Project description:Pancreatic ductal adenocarcinoma (PDAC) is driven by the accumulation of somatic mutations, epigenetic modifications and changes in the micro-environment. New approaches to investigating disruptions of gene expression networks promise to uncover key regulators and pathways in carcinogenesis. We performed messenger RNA-sequencing in pancreatic normal (n = 10) and tumor (n = 8) derived tissue samples, as well as in pancreatic cancer cell lines (n = 9), to determine differential gene expression (DE) patterns. Sub-network enrichment analyses identified HNF1A as the regulator of the most significantly and consistently dysregulated expression sub-network in pancreatic tumor tissues and cells (median P = 7.56×10(-7), median rank = 1, range = 1-25).
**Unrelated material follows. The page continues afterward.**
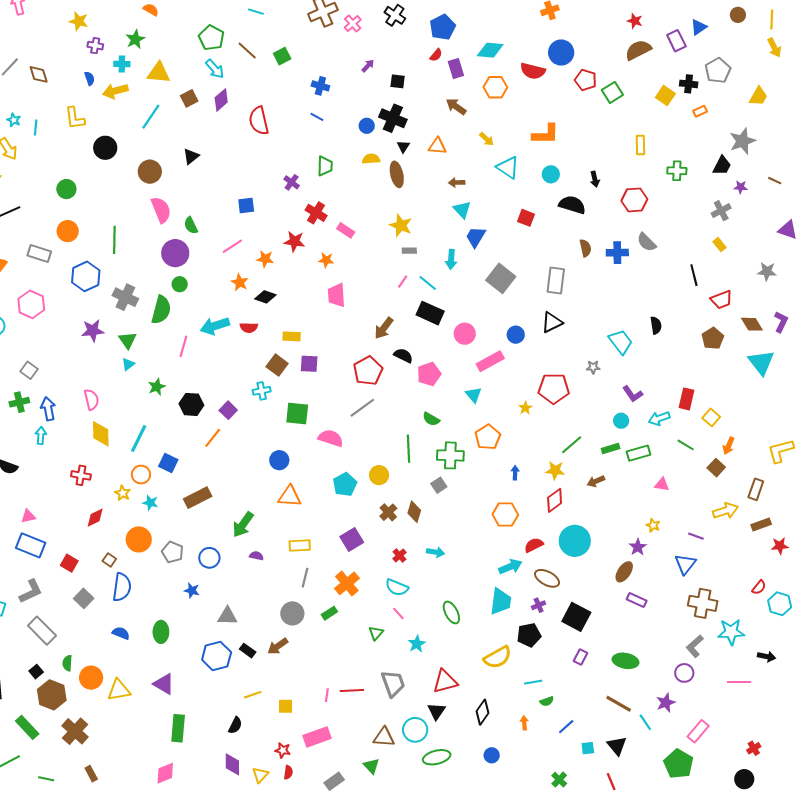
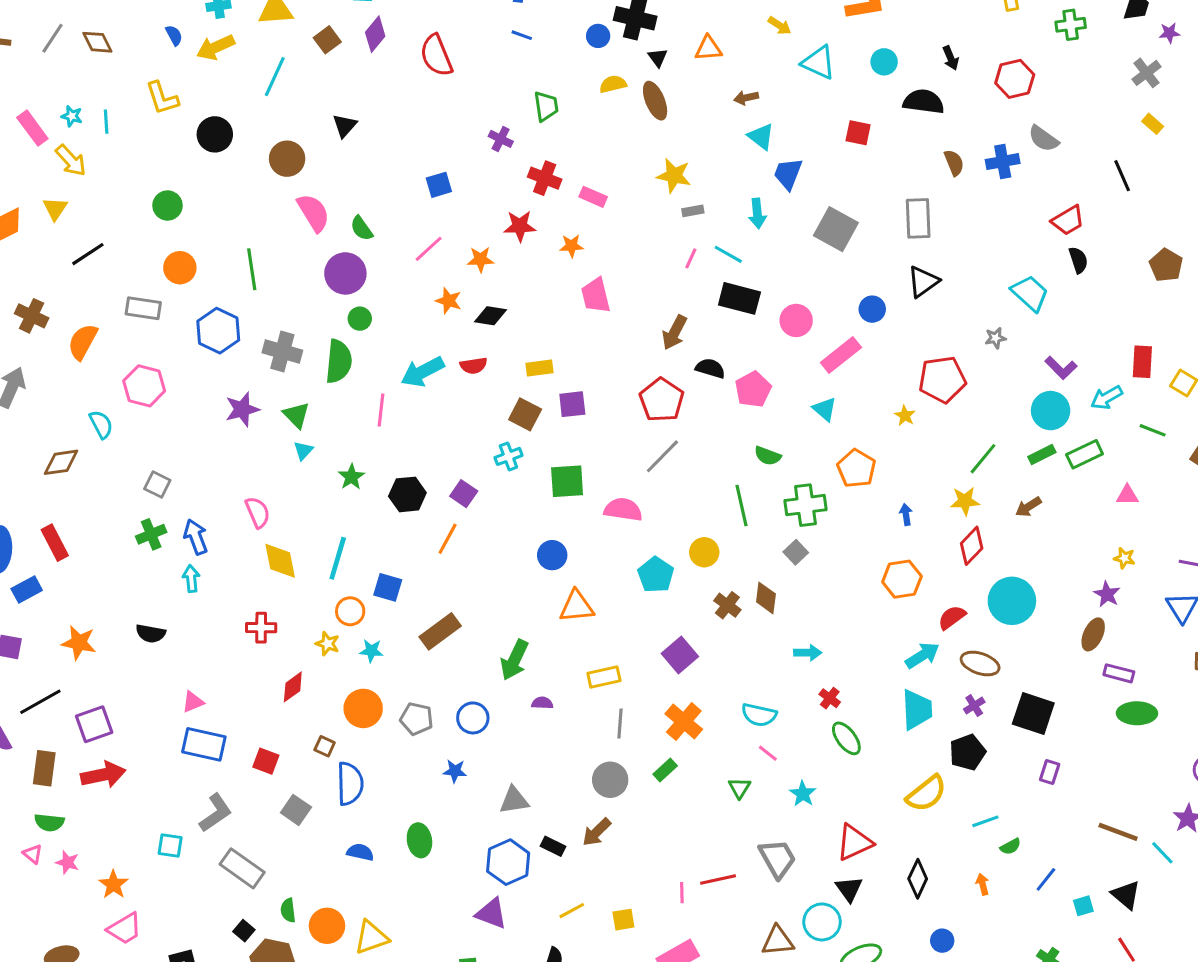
red trapezoid: (721, 300) -> (1068, 220), moved
cyan circle: (621, 421) -> (1051, 411), size x1.6
red cross: (399, 555) -> (830, 698), moved
green ellipse: (625, 661) -> (1137, 713), moved
purple triangle: (164, 684) -> (491, 913), moved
To explore the effects of HNF1A expression in pancreatic tumor-derived cells, we generated stable HNF1A-inducible clones in two pancreatic cancer cell lines (PANC-1 and MIA PaCa-2) and observed growth inhibition (5.3-fold, P = 4.5×10(-5) for MIA PaCa-2 clones; 7.2-fold, P = 2.2×10(-5) for PANC-1 clones), and a G0/G1 cell cycle arrest and apoptosis upon induction. These effects correlated with HNF1A-induced down-regulation of 51 of 84 cell cycle genes (e.g. E2F1, CDK2, CDK4, MCM2/3/4/5, SKP2 and CCND1), decreased expression of anti-apoptotic genes (e.g. BIRC2/5/6 and AKT) and increased expression of pro-apoptotic genes (e.g. CASP4/9/10 and APAF1). In light of the established role of HNF1A in the regulation of pancreatic development and homeostasis, our data suggest that it also functions as an important tumor suppressor in the pancreas.